初日、若い助産師たちが目を輝かせて聞いてくれた。
「宮原先生、2000人以上も取り上げたんですか?」
「えぇ。1人1人が特別な瞬間だったわ。」
「私たちも宮原さんみたいな助産師になりたいです。」
その言葉に、私は新しい生きがいを感じた。実の息子には必要とされなかったけど、ここには私を必要としてくれる人たちがいる。
夫も充実した日々を送っていた。
「かずえ、来月の旅行の予約したぞ。温泉宿だ。」
「まあ、楽しみ。」
「結婚35周年記念だからな。奮発したよ。」
35年。長かったような、あっという間だったような。
「これからは、俺たちの時間を大切にしよう。」
夫の言葉に、私は頷いた。
そんなある日、スーパーで偶然信吾に会った。いろはを抱いた信吾はやつれていた。
「母さん、元気にしてた?」
「なんとかね。」
私はいろはを見た。可愛い女の子だった。でも、私の心は動かなかった。
「いろはちゃんも大きくなったわね。」
「うん。もう6ヶ月。」
気まずい沈黙が流れた。
「母さん、あの時は本当にごめん。」
「もういいわ。」
「エリナとは…離婚することになった。」
私は驚いたが、表情には出さなかった。
「そう。」
「お金のことで喧嘩ばかりで…。エリナの実家も俺たちを追い出して…。」
「大変ね。」
「お母さんも共犯だったって、エリナが暴露したんだ。それでお父さんが激怒して…。」
「知ってるわ。美咲さんから連絡があったから。」
信吾は驚いた。
「みさきちゃんが…」
「えぇ。信吾、私はもう前に進んでいるの。あなたも前を向いていきなさい。」
「でも…いろはには会ってほしい。」
「いつか機会があればね。」
私はそう言って、その場を離れた。振り返らなかった。
家に帰ると、夫が待っていた。
「どうした?顔色が悪いぞ。」
事情を話すと、夫は私を抱きしめてくれた。
「辛かったな。」
「うん。でも大丈夫。私の選択は間違ってなかった。」
夕食の時、夫が言った。
「かずえ、俺たちは幸せだよな。」
「えぇ。本当に。」
「金では買えない幸せがある。」
「そうね。自分を大切にしてくれる人と過ごす時間。それが1番の幸せ。」
私は今、心から思う。「言い忘れた」という言葉が私の人生を変えた。あの屈辱的な瞬間がなければ、私は今も息子夫婦のATMを続けていただろう。自分の人生を犠牲にして、感謝もされない援助を続けていただろう。

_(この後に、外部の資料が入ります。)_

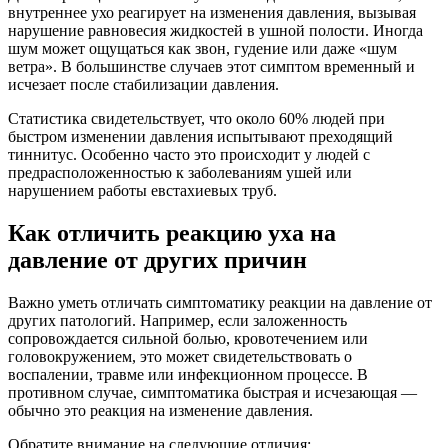
внутреннее ухо реагирует на изменения давления, вызывая
нарушение равновесия жидкостей в ушной полости. Иногда
шум может ощущаться как звон, гудение или даже «шум
ветра». В большинстве случаев этот симптом временный и
исчезает после стабилизации давления.
Статистика свидетельствует, что около 60% людей при
быстром изменении давления испытывают преходящий
тиннитус. Особенно часто это происходит у людей с
предрасположенностью к заболеваниям ушей или
нарушением работы евстахиевых труб.
Как отличить реакцию уха на
давление от других причин
Важно уметь отличать симптоматику реакции на давление от
других патологий. Например, если заложенность
сопровождается сильной болью, кровотечением или
головокружением, это может свидетельствовать о
воспалении, травме или инфекционном процессе. В
противном случае, симптоматика быстрая и исчезающая —
обычно это реакция на изменение давления.
Обратите внимание на следующие отличия:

でも今は違う。私には私の人生がある。夫との穏やかな時間、新しい趣味、若い世代への技術の継承。全てが充実している。
36年間の助産師人生で学んだこと。それは、命の誕生は奇跡だということ。でも、もう1つ学んだことがある。自分の人生も同じくらい大切だということ。親だからと言って無限に与える必要はない。感謝のない相手に尽くし続ける必要はない。自分を大切にすることは、決して悪いことではない。
初孫の誕生を言い忘れた息子。お金だけ出してくれればいいと言った嫁。彼らが私に教えてくれたのは、本当の家族の意味だった。本当の家族とは、お金で繋がるものではない。心で繋がり、互いを尊重し合うもの。それがなければ、血が繋がっていても他人同士。
私は今、本当に自由だ。心も時間もお金も、全て自分のために使える。これが本当の幸せというものかもしれない。いろはには、いつか会うかもしれない。でもそれは私が決めること。義務でも責任でもない。私の意思で、私のタイミングで。
「言い忘れた」から始まった物語。でも、終わりは新しい始まり。私の第2の人生は、今輝いている。